The payment made directly by the Company to a third person for accommodation for an employee will be considered an expense payment fringe benefit rather than a LAFHA. The otherwise deductible rule could apply where the circumstances in Question 1 apply and the taxable value of the benefit may be reduced to nil.

Detailed reasoning

Provided the same circumstances in Question 1 apply, an employee will not be considered to be living away from home, and thus Allowance B covering meal expenditure is a travel allowance.

Therefore, the travel allowance that an employee receives from the Company will be included in their assessable income for the relevant income year by virtue of section 15-2 of the ITAA 1997.

In addition to the payment of Allowance B to an employee, the Company pays an amount directly to an accommodation provider to cover an employee’s accommodation expenditure.

Paragraph 20(a) of the FBTAA 1986 sets out that a payment made by a provider in discharge, in whole or in part, of an obligation of the recipient to pay an amount to a third person in respect of expenditure incurred by recipient, shall be taken to constitute the provision of an expense payment benefit.

Accordingly, the payment of the accommodation for an employee would constitute the provision of an expense payment benefit.

Exempt benefit or reduction in taxable value

An expense payment benefit may be exempt if it is found to be an exempt accommodation expense payment benefit.

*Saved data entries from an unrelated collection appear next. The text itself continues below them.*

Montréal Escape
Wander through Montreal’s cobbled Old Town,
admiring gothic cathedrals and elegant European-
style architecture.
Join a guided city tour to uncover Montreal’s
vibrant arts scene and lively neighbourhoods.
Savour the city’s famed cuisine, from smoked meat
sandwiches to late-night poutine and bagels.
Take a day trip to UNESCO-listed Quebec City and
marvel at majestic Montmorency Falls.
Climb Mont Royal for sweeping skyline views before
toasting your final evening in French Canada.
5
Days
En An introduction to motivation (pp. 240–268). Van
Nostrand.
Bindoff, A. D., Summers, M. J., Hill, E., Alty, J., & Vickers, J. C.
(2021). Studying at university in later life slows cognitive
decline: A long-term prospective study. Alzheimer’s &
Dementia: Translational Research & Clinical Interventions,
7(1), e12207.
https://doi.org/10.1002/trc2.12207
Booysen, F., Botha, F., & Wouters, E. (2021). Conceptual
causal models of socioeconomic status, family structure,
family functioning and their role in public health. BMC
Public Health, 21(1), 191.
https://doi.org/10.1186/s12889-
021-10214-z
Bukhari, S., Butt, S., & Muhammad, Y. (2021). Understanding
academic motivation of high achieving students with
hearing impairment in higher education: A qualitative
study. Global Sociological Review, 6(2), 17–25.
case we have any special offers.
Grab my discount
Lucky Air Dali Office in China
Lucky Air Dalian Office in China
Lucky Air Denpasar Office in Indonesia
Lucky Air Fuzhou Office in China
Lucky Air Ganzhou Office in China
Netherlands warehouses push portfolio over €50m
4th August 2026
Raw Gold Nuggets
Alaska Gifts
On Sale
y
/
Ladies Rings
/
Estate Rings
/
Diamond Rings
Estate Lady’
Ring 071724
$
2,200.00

Assuming the same circumstances as Question 1 apply, the payment would not constitute an exempt accommodation expense payment benefit under section 21 of the FBTAA 1986. This is because an employee would be considered to be undertaking travel in the course of performing the duties of their employment rather than living away from home.

However, the taxable value of an expense payment benefit can be reduced by the amount of the expenditure that would otherwise have been deductible for the recipient of the benefit under the otherwise deductible rule set out in section 24 of the FBTAA 1986. It is therefore necessary to consider if the accommodation would have otherwise been deductible to an employee.

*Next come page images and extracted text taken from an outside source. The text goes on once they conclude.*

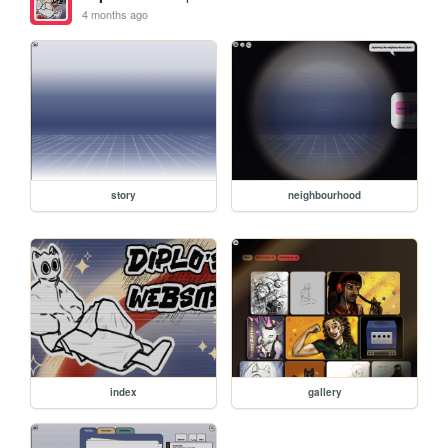
4 months ago
story
neighbourhood
index
gallery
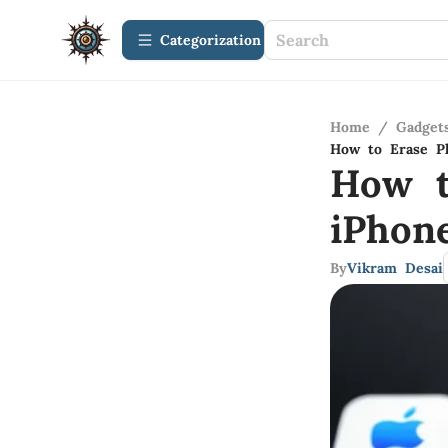
Сategorization
Home
/
Gadget
How to Erase P
How t
iPhon
By
Vikram Desai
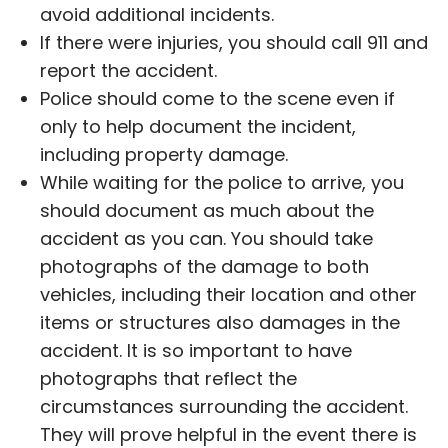
avoid additional incidents.
If there were injuries, you should call 911 and
report the accident.
Police should come to the scene even if
only to help document the incident,
including property damage.
While waiting for the police to arrive, you
should document as much about the
accident as you can. You should take
photographs of the damage to both
vehicles, including their location and other
items or structures also damages in the
accident. It is so important to have
photographs that reflect the
circumstances surrounding the accident.
They will prove helpful in the event there is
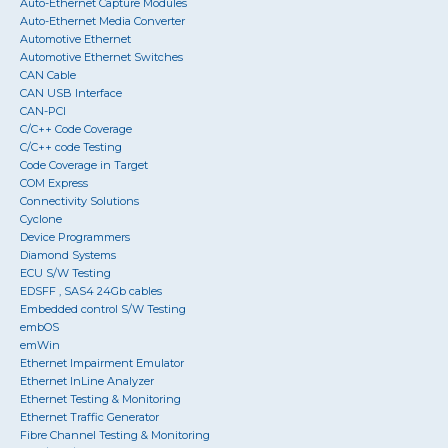
Auto-Ethernet Capture Modules
Auto-Ethernet Media Converter
Automotive Ethernet
Automotive Ethernet Switches
CAN Cable
CAN USB Interface
CAN-PCI
C/C++ Code Coverage
C/C++ code Testing
Code Coverage in Target
COM Express
Connectivity Solutions
Cyclone
Device Programmers
Diamond Systems
ECU S/W Testing
EDSFF , SAS4 24Gb cables
Embedded control S/W Testing
embOS
emWin
Ethernet Impairment Emulator
Ethernet InLine Analyzer
Ethernet Testing & Monitoring
Ethernet Traffic Generator
Fibre Channel Testing & Monitoring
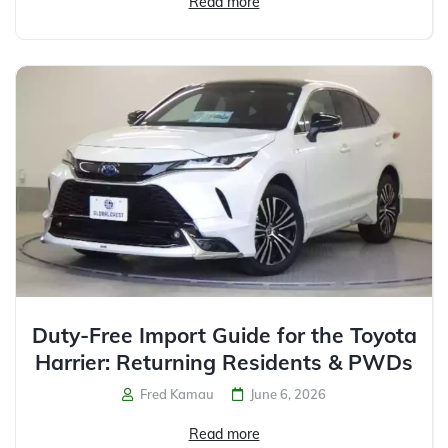
Read more
Duty-Free Import Guide for the Toyota
Harrier: Returning Residents & PWDs
Fred Kamau
June 6, 2026
Read more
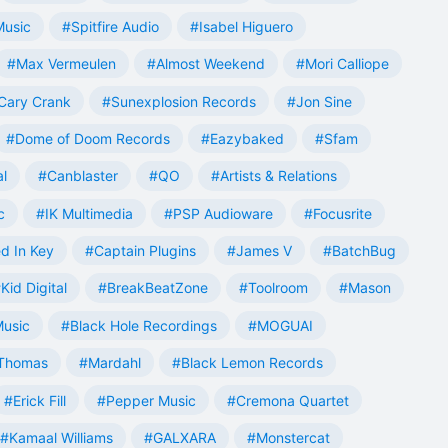
Music
#Spitfire Audio
#Isabel Higuero
#Max Vermeulen
#Almost Weekend
#Mori Calliope
Cary Crank
#Sunexplosion Records
#Jon Sine
#Dome of Doom Records
#Eazybaked
#Sfam
al
#Canblaster
#QO
#Artists & Relations
c
#IK Multimedia
#PSP Audioware
#Focusrite
d In Key
#Captain Plugins
#James V
#BatchBug
Kid Digital
#BreakBeatZone
#Toolroom
#Mason
Music
#Black Hole Recordings
#MOGUAI
Thomas
#Mardahl
#Black Lemon Records
#Erick Fill
#Pepper Music
#Cremona Quartet
#Kamaal Williams
#GALXARA
#Monstercat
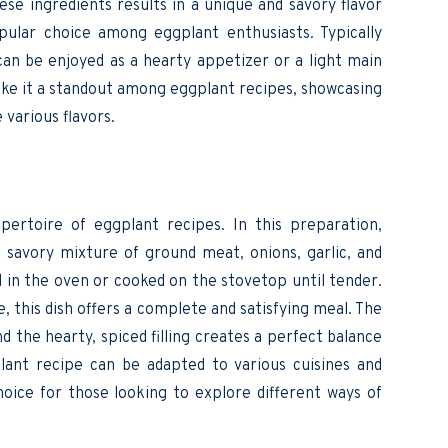
hese ingredients results in a unique and savory flavor
ular choice among eggplant enthusiasts. Typically
 can be enjoyed as a hearty appetizer or a light main
ake it a standout among eggplant recipes, showcasing
 various flavors.
epertoire of eggplant recipes. In this preparation,
a savory mixture of ground meat, onions, garlic, and
d in the oven or cooked on the stovetop until tender.
e, this dish offers a complete and satisfying meal. The
 the hearty, spiced filling creates a perfect balance
plant recipe can be adapted to various cuisines and
oice for those looking to explore different ways of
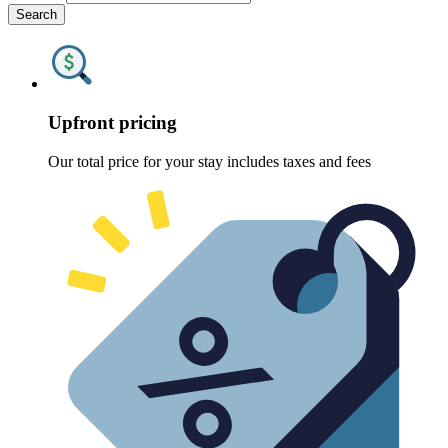
Search
Upfront pricing
Our total price for your stay includes taxes and fees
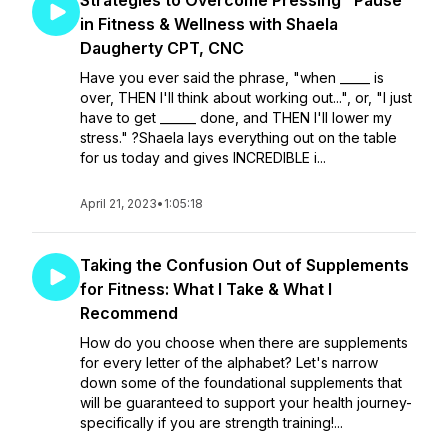
Strategies to Overcome Pressing "Pause"
in Fitness & Wellness with Shaela
Daugherty CPT, CNC
Have you ever said the phrase, "when _____ is
over, THEN I'll think about working out...", or, "I just
have to get ______ done, and THEN I'll lower my
stress." ?Shaela lays everything out on the table
for us today and gives INCREDIBLE i...
April 21, 2023
•
1:05:18
Taking the Confusion Out of Supplements
for Fitness: What I Take & What I
Recommend
How do you choose when there are supplements
for every letter of the alphabet? Let's narrow
down some of the foundational supplements that
will be guaranteed to support your health journey-
specifically if you are strength training!...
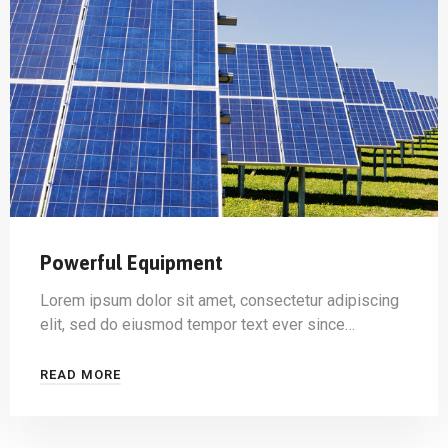
Powerful Equipment
Lorem ipsum dolor sit amet, consectetur adipiscing
elit, sed do eiusmod tempor text ever since…
READ MORE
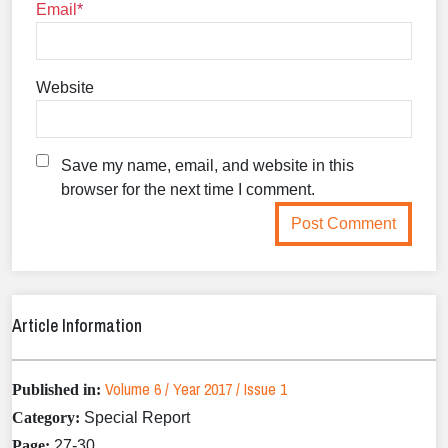
Email
Website
Save my name, email, and website in this
browser for the next time I comment.
Article Information
Volume 6 / Year 2017 / Issue 1
Published in:
Category:
Special Report
Page:
27-30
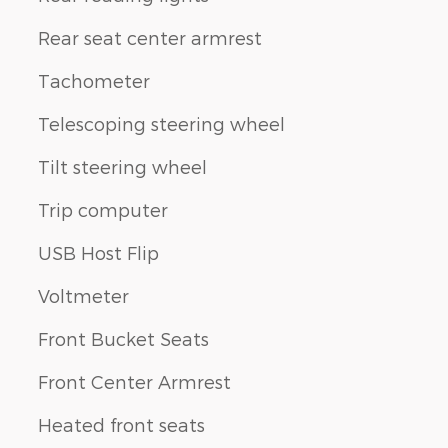
Rear seat center armrest
Tachometer
Telescoping steering wheel
Tilt steering wheel
Trip computer
USB Host Flip
Voltmeter
Front Bucket Seats
Front Center Armrest
Heated front seats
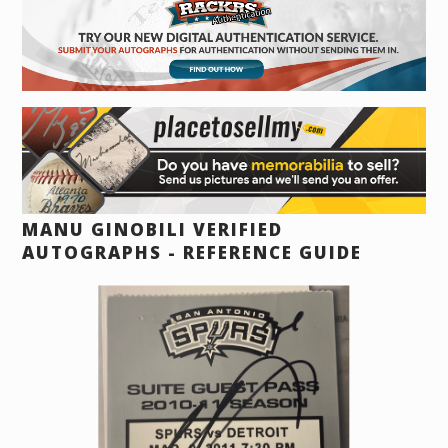
MANU GINOBILI VERIFIED
AUTOGRAPHS - REFERENCE GUIDE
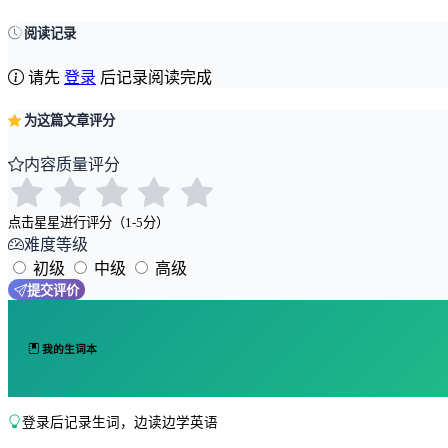
阅读记录
请先
登录
后记录阅读完成
为这篇文章评分
内容质量评分
点击星星进行评分（1-5分）
难度等级
初级
中级
高级
提交评价
我的生词本
登录后记录生词，边读边学英语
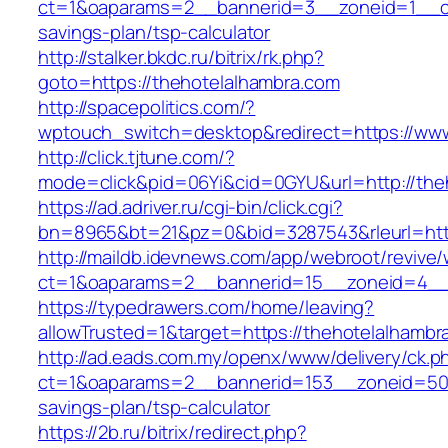
ct=1&oaparams=2__bannerid=3__zoneid=1__cb=
savings-plan/tsp-calculator
http://stalker.bkdc.ru/bitrix/rk.php?
goto=https://thehotelalhambra.com
http://spacepolitics.com/?
wptouch_switch=desktop&redirect=https://www
http://click.tjtune.com/?
mode=click&pid=06Yi&cid=0GYU&url=http://the
https://ad.adriver.ru/cgi-bin/click.cgi?
bn=8965&bt=21&pz=0&bid=3287543&rleurl=http
http://maildb.idevnews.com/app/webroot/revive
ct=1&oaparams=2__bannerid=15__zoneid=4__c
https://typedrawers.com/home/leaving?
allowTrusted=1&target=https://thehotelalhambr
http://ad.eads.com.my/openx/www/delivery/ck.p
ct=1&oaparams=2__bannerid=153__zoneid=50__
savings-plan/tsp-calculator
https://2b.ru/bitrix/redirect.php?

Under section 8-1 of the ITAA 1997, any loss or outgoing can be deducted from assessable income provided the loss or outgoing is incurred in gaining assessable income. In this instance, the accommodation expenditure must be incurred for work-related purposes.

Assuming the same circumstances as Question 1 apply, an employee would be considered to be undertaking travel in the course of performing the duties of their employment.

The amount therefore would have been incurred by the employee in the course of gaining assessable income as they were required to work in a remote location. Under section 8-1 of the ITAA 1997, this amount would have been otherwise deductible for an employee had the accommodation benefit not been the provision of an expense payment fringe benefit.

As the accommodation expenditure would have been otherwise deductible for an employee, the taxable value of the expense payment benefit may be reduced to nil under section 24 of the FBTAA 1986.